=== Extracted records ===
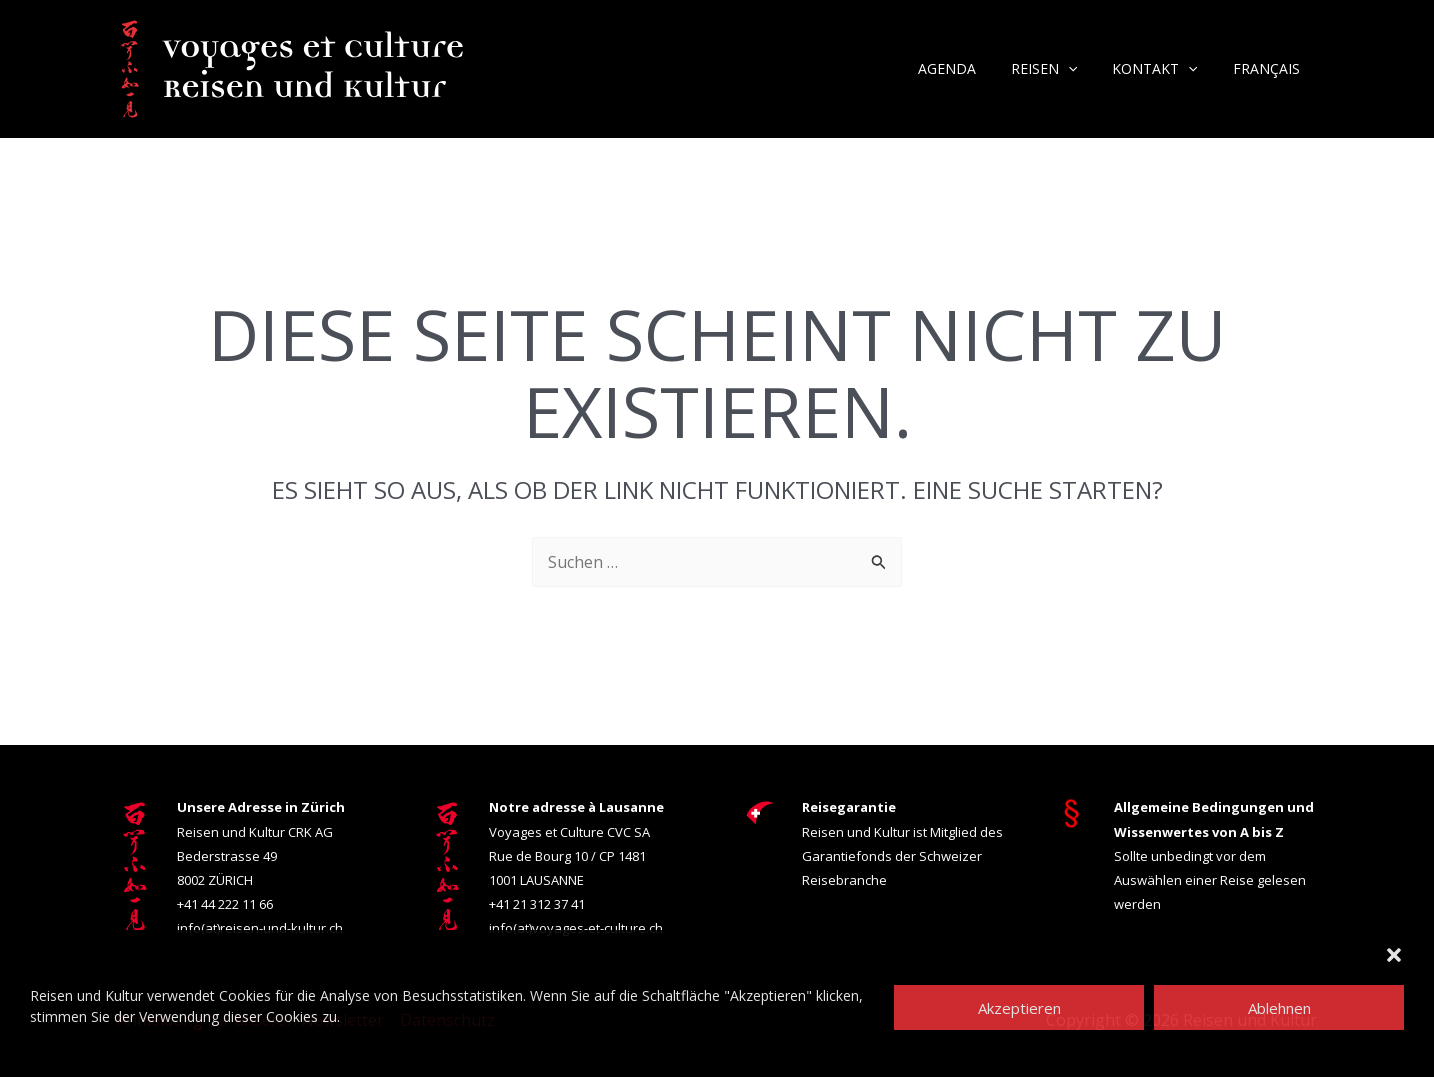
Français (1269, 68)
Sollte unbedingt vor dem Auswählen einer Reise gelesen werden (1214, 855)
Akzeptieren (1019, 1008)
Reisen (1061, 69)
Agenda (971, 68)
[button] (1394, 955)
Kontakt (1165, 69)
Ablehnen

=== Description of the task ===
Transcribe each record exactly as it stands, setting aside any pictures.

=== Task solution ===
Français (1269, 68)
Sollte unbedingt vor dem Auswählen einer Reise gelesen werden (1214, 855)
Akzeptieren (1019, 1008)
Reisen (1061, 69)
Agenda (971, 68)
[button] (1394, 955)
Kontakt (1165, 69)
Ablehnen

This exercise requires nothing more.